**Task instructions**
Only the lines from the one containing "e magneetband (5 mm breed) 1 m in" through the one containing "danışmanlığı hizmeti, yetkili" should be printed, exactly as they appear below, with both ends included.

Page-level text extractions
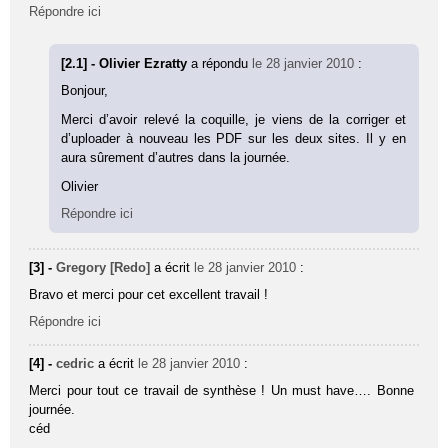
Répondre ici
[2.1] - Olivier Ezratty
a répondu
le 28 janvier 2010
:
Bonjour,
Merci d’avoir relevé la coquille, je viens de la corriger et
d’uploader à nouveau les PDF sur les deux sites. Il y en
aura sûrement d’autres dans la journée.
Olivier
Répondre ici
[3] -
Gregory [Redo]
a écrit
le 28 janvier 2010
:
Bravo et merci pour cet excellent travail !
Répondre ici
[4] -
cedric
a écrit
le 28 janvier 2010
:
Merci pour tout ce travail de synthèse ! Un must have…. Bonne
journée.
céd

---

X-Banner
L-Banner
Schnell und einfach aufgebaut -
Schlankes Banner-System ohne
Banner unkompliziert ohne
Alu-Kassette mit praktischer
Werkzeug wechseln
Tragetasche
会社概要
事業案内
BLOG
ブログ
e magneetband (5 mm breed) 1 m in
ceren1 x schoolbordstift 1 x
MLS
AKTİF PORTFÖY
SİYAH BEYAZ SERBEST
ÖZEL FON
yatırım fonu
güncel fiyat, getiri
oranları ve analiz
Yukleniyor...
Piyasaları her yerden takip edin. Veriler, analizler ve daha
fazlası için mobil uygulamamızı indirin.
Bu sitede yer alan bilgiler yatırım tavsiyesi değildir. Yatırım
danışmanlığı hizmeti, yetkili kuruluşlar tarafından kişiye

**Answer to this task**
e magneetband (5 mm breed) 1 m in
ceren1 x schoolbordstift 1 x
MLS
AKTİF PORTFÖY
SİYAH BEYAZ SERBEST
ÖZEL FON
yatırım fonu
güncel fiyat, getiri
oranları ve analiz
Yukleniyor...
Piyasaları her yerden takip edin. Veriler, analizler ve daha
fazlası için mobil uygulamamızı indirin.
Bu sitede yer alan bilgiler yatırım tavsiyesi değildir. Yatırım
danışmanlığı hizmeti, yetkili kuruluşlar tarafından kişiye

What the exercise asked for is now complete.